EXERCISE PROMPT: Read the data line by line and say how many lines contain the string "Stats", giving the number alone.

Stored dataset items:
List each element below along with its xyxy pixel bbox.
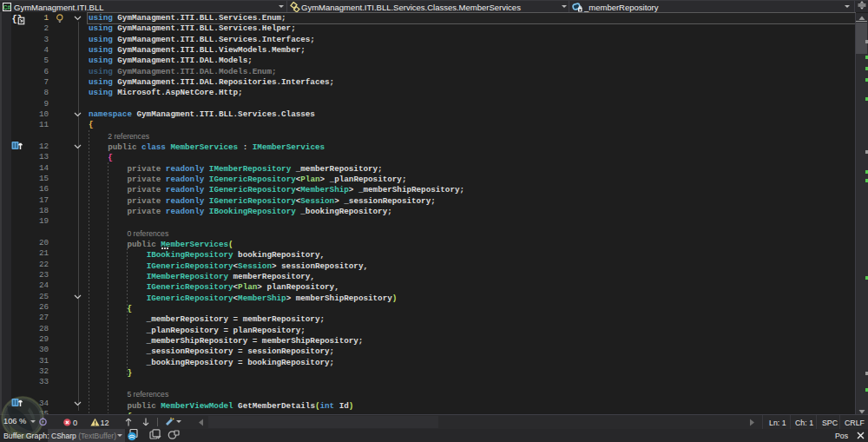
svg-text:C#: C# (3, 4, 11, 10)
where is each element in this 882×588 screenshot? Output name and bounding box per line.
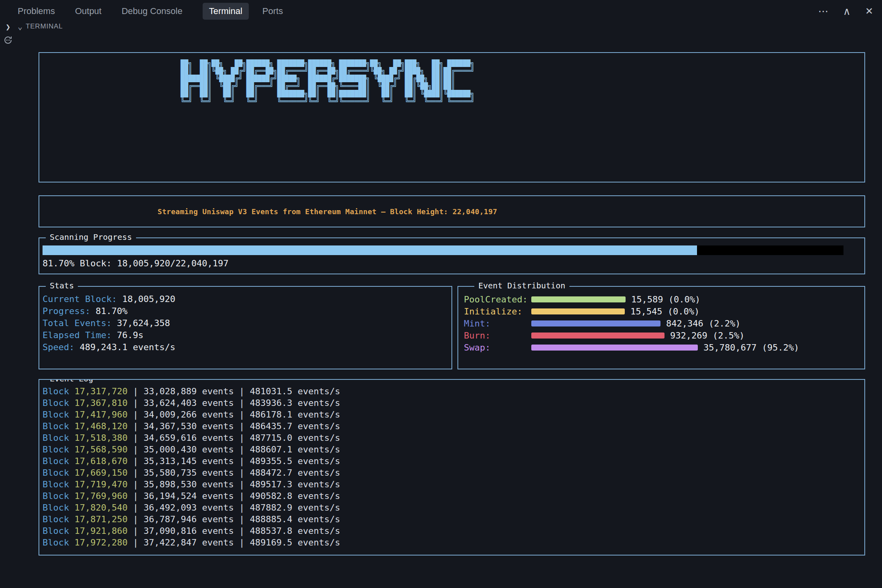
stream-info-box: Streaming Uniswap V3 Events from Ethereu…	[39, 195, 865, 227]
panel-actions: ⋯ ∧ ✕	[818, 6, 873, 16]
distribution-row: Initialize: 15,545 (0.0%)	[464, 305, 864, 317]
stat-row: Elapsed Time:76.9s	[43, 329, 451, 341]
stat-value: 81.70%	[90, 306, 127, 316]
stat-value: 37,624,358	[112, 318, 170, 328]
banner-box: ██╗ ██╗██╗ ██╗██████╗ ███████╗██████╗ ██…	[39, 52, 865, 182]
log-row: Block 17,468,120 | 34,367,530 events | 4…	[43, 420, 864, 432]
log-row: Block 17,367,810 | 33,624,403 events | 4…	[43, 397, 864, 409]
distribution-value: 15,545 (0.0%)	[625, 306, 699, 316]
distribution-value: 35,780,677 (95.2%)	[698, 343, 799, 353]
log-row: Block 17,871,250 | 36,787,946 events | 4…	[43, 513, 864, 525]
progress-bar-track	[43, 245, 843, 255]
log-row: Block 17,317,720 | 33,028,889 events | 4…	[43, 385, 864, 397]
stat-row: Total Events:37,624,358	[43, 317, 451, 329]
stat-label: Total Events:	[43, 318, 112, 328]
terminal-caption-label: TERMINAL	[26, 22, 63, 30]
distribution-bar	[531, 308, 625, 314]
stats-box: Stats Current Block:18,005,920 Progress:…	[39, 286, 452, 369]
tab-debug-console[interactable]: Debug Console	[122, 6, 183, 16]
maximize-panel-icon[interactable]: ∧	[843, 6, 851, 16]
stats-distribution-row: Stats Current Block:18,005,920 Progress:…	[39, 286, 865, 369]
log-row: Block 17,417,960 | 34,009,266 events | 4…	[43, 409, 864, 420]
log-row: Block 17,972,280 | 37,422,847 events | 4…	[43, 537, 864, 548]
distribution-label: PoolCreated:	[464, 294, 531, 304]
distribution-bar	[531, 320, 660, 326]
progress-bar-fill	[43, 245, 697, 255]
stat-row: Speed:489,243.1 events/s	[43, 341, 451, 353]
stat-label: Progress:	[43, 306, 90, 316]
scanning-progress-title: Scanning Progress	[46, 232, 136, 242]
stats-title: Stats	[46, 281, 78, 290]
stat-row: Current Block:18,005,920	[43, 293, 451, 305]
progress-status-text: 81.70% Block: 18,005,920/22,040,197	[39, 258, 864, 268]
event-distribution-box: Event Distribution PoolCreated: 15,589 (…	[457, 286, 865, 369]
event-log-title: Event Log	[46, 379, 97, 383]
stat-value: 76.9s	[112, 330, 143, 340]
sync-icon[interactable]	[3, 35, 13, 47]
more-actions-icon[interactable]: ⋯	[818, 6, 829, 16]
chevron-down-icon[interactable]: ⌄	[18, 22, 22, 30]
event-distribution-title: Event Distribution	[474, 281, 569, 290]
event-log-box: Event Log Block 17,317,720 | 33,028,889 …	[39, 379, 865, 556]
log-row: Block 17,669,150 | 35,580,735 events | 4…	[43, 467, 864, 479]
distribution-row: PoolCreated: 15,589 (0.0%)	[464, 293, 864, 305]
distribution-label: Swap:	[464, 343, 531, 353]
tab-output[interactable]: Output	[75, 6, 102, 16]
scanning-progress-box: Scanning Progress 81.70% Block: 18,005,9…	[39, 237, 865, 274]
stat-value: 18,005,920	[117, 294, 175, 304]
log-row: Block 17,618,670 | 35,313,145 events | 4…	[43, 455, 864, 467]
distribution-bar	[531, 296, 626, 302]
stat-value: 489,243.1 events/s	[74, 342, 175, 352]
log-row: Block 17,568,590 | 35,000,430 events | 4…	[43, 444, 864, 455]
distribution-bar	[531, 333, 665, 339]
log-row: Block 17,719,470 | 35,898,530 events | 4…	[43, 479, 864, 490]
chevron-right-icon[interactable]: ❯	[6, 22, 10, 32]
stat-label: Current Block:	[43, 294, 117, 304]
distribution-value: 842,346 (2.2%)	[660, 318, 740, 328]
hypersync-ascii-banner: ██╗ ██╗██╗ ██╗██████╗ ███████╗██████╗ ██…	[181, 59, 474, 105]
distribution-label: Burn:	[464, 330, 531, 341]
distribution-value: 932,269 (2.5%)	[665, 330, 744, 341]
close-panel-icon[interactable]: ✕	[865, 6, 873, 16]
log-row: Block 17,769,960 | 36,194,524 events | 4…	[43, 490, 864, 502]
panel-tabbar: Problems Output Debug Console Terminal P…	[0, 0, 882, 22]
distribution-row: Burn: 932,269 (2.5%)	[464, 329, 864, 341]
distribution-label: Mint:	[464, 318, 531, 328]
distribution-row: Mint: 842,346 (2.2%)	[464, 317, 864, 329]
distribution-label: Initialize:	[464, 306, 531, 316]
log-row: Block 17,921,860 | 37,090,816 events | 4…	[43, 525, 864, 537]
tab-problems[interactable]: Problems	[18, 6, 55, 16]
distribution-row: Swap: 35,780,677 (95.2%)	[464, 341, 864, 353]
terminal-content: ██╗ ██╗██╗ ██╗██████╗ ███████╗██████╗ ██…	[39, 52, 865, 556]
stat-label: Elapsed Time:	[43, 330, 112, 340]
log-row: Block 17,518,380 | 34,659,616 events | 4…	[43, 432, 864, 444]
tab-terminal[interactable]: Terminal	[203, 3, 249, 20]
distribution-value: 15,589 (0.0%)	[626, 294, 700, 304]
log-row: Block 17,820,540 | 36,492,093 events | 4…	[43, 502, 864, 513]
stat-label: Speed:	[43, 342, 74, 352]
terminal-caption[interactable]: ⌄ TERMINAL	[18, 22, 63, 30]
stream-info-text: Streaming Uniswap V3 Events from Ethereu…	[158, 207, 497, 216]
tab-ports[interactable]: Ports	[262, 6, 283, 16]
stat-row: Progress:81.70%	[43, 305, 451, 317]
distribution-bar	[531, 345, 698, 351]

SOLUTION TO THE EXERCISE: 3